OT Linux (RE: [rescue] OT: Stuffed Proliant?)
Joshua D Boyd
rescue at sunhelp.org
Fri Dec 21 23:30:27 CST 2001
On Sat, Dec 22, 2001 at 12:01:56AM -0500, Patrick Giagnocavo wrote:
> You get 512KB L2 cache to begin with. OpenBSD screams fast enough on
> an AMD K6-2 450Mhz. Will be getting an Athlon 1700XP wDDR RAM in the
> near future and will see how that goes.
Yes, but how hard do you really push the K6-2?
> If you want to get really picky about it, you need to include the fact
> that RISC code is generally "bigger" by 20 or 30% due to more
> instructions needed (reduce instruction set, remember.) So 512KB
> cache on decent x86 is closer to say 630KB+ on RISC.
True, but keep in mind, for best performance on a pentium or better machine,
you write it in a riscish manor that has nearly identical inflation factors.
For instance, you do not want to do adds to memory, so you alway mov your words
to a register before you add it, just like you ld your words on a SPARC. Other
wise, you loose your parallelism between the two pipes. This is covered fairly
thoroughly in Michael Abrams black book (the guy who make Quake actuall work
decently on a Pentium instead of only PA-Risc).
>> pretty nice in this instance for a few reasons. First it is possible to get
>> more cache
> Up to 8MB on some chips/systems.
Cool. I didn't know that sparcs went that high. That would be really cool.
Get a 10 proc SS1k. It would have more L2 cache than some of my machines have
RAM.
>>Another problem with Intel (for some tasks) is floating point performance.

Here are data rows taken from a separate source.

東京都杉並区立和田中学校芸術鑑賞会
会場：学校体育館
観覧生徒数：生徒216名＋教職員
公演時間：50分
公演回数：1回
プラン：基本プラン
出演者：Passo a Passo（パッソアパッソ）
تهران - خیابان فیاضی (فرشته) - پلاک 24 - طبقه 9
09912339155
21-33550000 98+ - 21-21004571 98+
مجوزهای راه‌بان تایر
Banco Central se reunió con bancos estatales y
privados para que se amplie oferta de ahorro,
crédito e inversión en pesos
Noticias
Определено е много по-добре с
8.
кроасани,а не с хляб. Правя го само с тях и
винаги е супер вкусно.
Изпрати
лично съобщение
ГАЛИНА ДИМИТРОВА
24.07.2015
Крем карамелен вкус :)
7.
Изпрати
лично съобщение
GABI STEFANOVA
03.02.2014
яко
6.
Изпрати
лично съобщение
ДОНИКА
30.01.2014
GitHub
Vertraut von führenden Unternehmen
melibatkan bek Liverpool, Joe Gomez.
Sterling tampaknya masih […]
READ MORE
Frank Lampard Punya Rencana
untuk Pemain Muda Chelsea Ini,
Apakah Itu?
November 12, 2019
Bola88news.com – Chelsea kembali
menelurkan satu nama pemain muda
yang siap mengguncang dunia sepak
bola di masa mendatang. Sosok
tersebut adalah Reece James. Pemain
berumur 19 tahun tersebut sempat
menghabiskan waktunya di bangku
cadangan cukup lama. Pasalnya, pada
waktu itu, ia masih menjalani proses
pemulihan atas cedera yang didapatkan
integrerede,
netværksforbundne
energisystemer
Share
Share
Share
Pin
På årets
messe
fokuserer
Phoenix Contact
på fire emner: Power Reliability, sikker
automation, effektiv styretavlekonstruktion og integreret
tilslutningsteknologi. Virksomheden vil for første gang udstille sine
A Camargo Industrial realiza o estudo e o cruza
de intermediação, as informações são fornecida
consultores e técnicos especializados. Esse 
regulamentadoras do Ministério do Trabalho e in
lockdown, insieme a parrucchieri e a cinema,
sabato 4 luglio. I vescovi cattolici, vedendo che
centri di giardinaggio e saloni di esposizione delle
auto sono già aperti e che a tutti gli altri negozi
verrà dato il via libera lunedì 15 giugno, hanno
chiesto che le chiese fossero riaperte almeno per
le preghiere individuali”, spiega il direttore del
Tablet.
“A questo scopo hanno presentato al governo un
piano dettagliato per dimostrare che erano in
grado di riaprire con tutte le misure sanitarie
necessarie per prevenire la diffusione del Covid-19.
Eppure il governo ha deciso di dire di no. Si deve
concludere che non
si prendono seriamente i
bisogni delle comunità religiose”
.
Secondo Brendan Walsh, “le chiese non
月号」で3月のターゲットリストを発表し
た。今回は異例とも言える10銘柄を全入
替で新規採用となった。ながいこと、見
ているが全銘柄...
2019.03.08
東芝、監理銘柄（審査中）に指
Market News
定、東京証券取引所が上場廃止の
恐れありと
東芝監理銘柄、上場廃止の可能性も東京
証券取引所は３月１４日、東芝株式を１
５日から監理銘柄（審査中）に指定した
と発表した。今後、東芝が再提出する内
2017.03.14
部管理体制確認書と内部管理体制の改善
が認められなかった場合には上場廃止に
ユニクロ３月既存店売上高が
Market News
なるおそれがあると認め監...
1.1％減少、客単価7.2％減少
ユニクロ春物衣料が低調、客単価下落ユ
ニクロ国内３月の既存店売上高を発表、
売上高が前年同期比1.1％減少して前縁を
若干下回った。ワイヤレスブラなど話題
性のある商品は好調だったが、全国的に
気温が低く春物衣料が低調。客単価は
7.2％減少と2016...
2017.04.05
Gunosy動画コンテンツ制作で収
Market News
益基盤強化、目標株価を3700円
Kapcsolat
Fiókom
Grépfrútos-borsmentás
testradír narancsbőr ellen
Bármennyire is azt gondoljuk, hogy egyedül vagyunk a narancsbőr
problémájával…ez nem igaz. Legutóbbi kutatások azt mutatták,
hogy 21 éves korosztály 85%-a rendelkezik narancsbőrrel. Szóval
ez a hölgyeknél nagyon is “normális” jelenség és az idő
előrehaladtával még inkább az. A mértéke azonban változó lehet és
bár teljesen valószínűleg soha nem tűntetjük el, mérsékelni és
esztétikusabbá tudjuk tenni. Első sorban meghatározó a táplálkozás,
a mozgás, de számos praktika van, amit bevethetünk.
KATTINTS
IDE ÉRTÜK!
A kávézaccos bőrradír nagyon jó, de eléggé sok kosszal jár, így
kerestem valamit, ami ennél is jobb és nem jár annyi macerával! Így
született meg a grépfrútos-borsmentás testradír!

>>When Intel quotes benchmarks saying how fast they are, they are almost always
>>using single precision. However, almost everything uses double, which Intel
>>is no where near as good at.
>
> Slightly less than half the numbers quoted for single-precision.
Well, they are never twice as fast as the competition, so slightly less than
half means significantly below the competition.
>>Then, there is the general worthlessness of MMX and SSE. SSE2 might be decent
>>but they crippled the P4 is other ways meaning that you have to rewrite for
>>SSE2 if you want decent performance at all.
>
> The main boost seen from early MMX implementations was the increase in
> L2 cache size for the original Pentiums. SSE dunno. However Intel did
> one thing right when they added hw rotate instruction, which is used
> in crypto code and makes it faster.
Yes, rotates are good for crypto, as are the 32bit registers. I wonder how
much this really helps people running web servers as opposed to people running
distributed.net.
> The REAL thing I am seeing in my x86/OpenBSD systems is that the
> performance isn't balanced - I/O on stock hw is not that great until
> you buy good quality 7200 or 10K drives, good PCI enet cards, etc.